Correct box dimension measurements play a critical role in the calculation of shipping costs for your e-commerce store. They will impact your total shipping cost regardless of whether you choose to ship via UPS, USPS, or FedEx. In this article, we’ll discuss:
How to measure the outside dimensions of a box
How to calculate a box's volume
How to determine a box’s dimensional weight
How to arrive at a proper calculation for your shipment by determining it’s billable weight
What Are Outside Dimensions?
The outside dimensions of a box are the measured length, width, and height of an assembled box. They are determined once a box has been completely assembled and taped closed. They are usually not the same as inside dimensions since inside dimensions do not take into account the material thickness of a shipping box.
How To Measure A Box’s Outside Dimensions
First, be sure to use a good quality, well marked tape measure. For the last 10 years, my personal favorite tape measure has been the Stanley 16 ft. Powerlock. It’s not bulky yet tough enough to withstand daily use. I should also mention that this is not an advertisement for Stanley tape measures. I just like using them.
The length of a box is always the longest dimension. The width is perpendicular to the length and shares the same plane. The depth is the measurement from top to bottom.
Be sure to record these measurements in inches and round to the nearest whole inch. For example:
6.00 to 6.49 rounds down to 6 inches 6.50 to 6.99 rounds up to 7 inches
Important:Box bulge needs to be accounted for when referencing a box’s outside dimensions. If any of the panels of the box are bulging, be sure to measure to the tip of the bulge and not just to the edges of the box.
Below we have two example measurements:
Above: the length measurement to the edge of the assembled box reads 24" on the tape measure.
Above: The length measurement to the bulge of the assembled box reads 24+5/16" on the tape measure.
Since this measurement to the bulge of this particular box is below 24+1/2", it would round down to 24". 24" is the measurement we would use as the length measurement when creating the shipping label.

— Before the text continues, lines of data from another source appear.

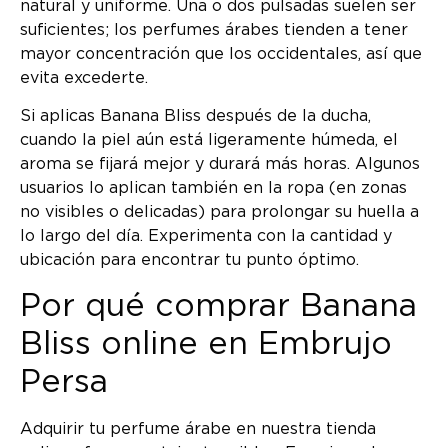
natural y uniforme. Una o dos pulsadas suelen ser
suficientes; los perfumes árabes tienden a tener
mayor concentración que los occidentales, así que
evita excederte.
Si aplicas Banana Bliss después de la ducha,
cuando la piel aún está ligeramente húmeda, el
aroma se fijará mejor y durará más horas. Algunos
usuarios lo aplican también en la ropa (en zonas
no visibles o delicadas) para prolongar su huella a
lo largo del día. Experimenta con la cantidad y
ubicación para encontrar tu punto óptimo.
Por qué comprar Banana
Bliss online en Embrujo
Persa
Adquirir tu perfume árabe en nuestra tienda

How To Calculate A Box’s Volume
The formula for measuring the cubic volume of a box can be determined by multiplying it’s outer dimensions together.
Box Volume = LxWxH
For example – if a box measures 18” X 18” X 18”, then the volume would be 5832 in.3. This box volume measurement is needed in order to determine it’s dimensional weight.
What is Dimensional Weight?
Dimensional weight is a calculated measurement that takes into account a box’s density (think shipping a box of feathers compared to shipping a box of rocks). Even though a box of feathers may weigh very little, it may be relatively expensive to ship depending on the volume of the box.

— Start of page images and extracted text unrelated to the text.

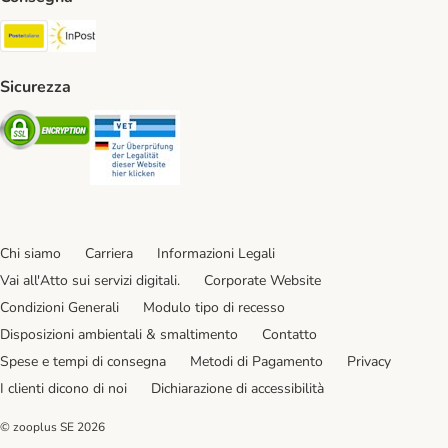
Poste Italiane. Shipping Method
InPost. Shipping Method
Sicurezza
Security
Security
Chi siamo
Carriera
Informazioni Legali
Vai all'Atto sui servizi digitali.
Corporate Website
Condizioni Generali
Modulo tipo di recesso
Disposizioni ambientali & smaltimento
Contatto
Spese e tempi di consegna
Metodi di Pagamento
Privacy
I clienti dicono di noi
Dichiarazione di accessibilità
© zooplus SE
2026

How is dimensional weight calculated?
To calculate dimensional weight for UPS, divide the box volume by the static divisor issued by UPS. As of 4/14/2021, these static divisors are:
139 for Daily Rates 166 for Retail Rates
The formulas for calculating dimensional weight depending on your applicable rates are:
Dimensional Weight for Daily Rates = Box Volume/139
Dimensional Weight for Retail Rates = Box Volume/166
The selection of which divisor to use will depend on the rates that apply to you.
Example: The dimensional weight of an 18” X 18” X 18” box if we were to ship with UPS’ Retail Rates would be:
Important: Notice that the dimensional weight calculation does not take into account the actual weight of the box. This means that even when left empty, an 18” X 18” X 18” box has a dimensional weight of 35.13 lbs.

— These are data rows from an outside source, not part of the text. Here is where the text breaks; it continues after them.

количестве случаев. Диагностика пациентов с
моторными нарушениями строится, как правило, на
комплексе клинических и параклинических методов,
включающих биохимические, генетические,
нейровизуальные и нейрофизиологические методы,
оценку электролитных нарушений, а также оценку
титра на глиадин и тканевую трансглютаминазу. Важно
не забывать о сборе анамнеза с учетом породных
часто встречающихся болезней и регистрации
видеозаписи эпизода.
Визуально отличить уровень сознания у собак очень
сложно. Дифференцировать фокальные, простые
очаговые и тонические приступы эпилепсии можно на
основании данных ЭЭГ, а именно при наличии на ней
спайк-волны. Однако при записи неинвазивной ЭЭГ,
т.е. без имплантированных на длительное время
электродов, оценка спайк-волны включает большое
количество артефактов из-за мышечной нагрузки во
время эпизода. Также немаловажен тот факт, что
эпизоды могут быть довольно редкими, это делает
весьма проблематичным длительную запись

How To Determine The Billable Weight Of A Shipment
The billable weight of a shipment is determined by comparing the actual weight of a shipment to it’s dimensional weight.The larger of the two will be the box’s billable weight.
Since an 18” X 18” X 18” box has a dimensional weight of 35.13 lbs., if the actual packed weight is less than this amount, then it will be billed at 36 lbs. (rounded up to the next lb.). This is why we must consider the actual weight of the product that we want to ship when looking for a box to ship it in. The proper planning around a shipping box and it's selection can save you a considerable amount of money in instances where you are able to sufficiently pack and protect your product within a box that brings dimensional weight and actual weight in-line with each other. Ideally, we want to select a box that gets charged for it's actual weight and not it's dimensional weight.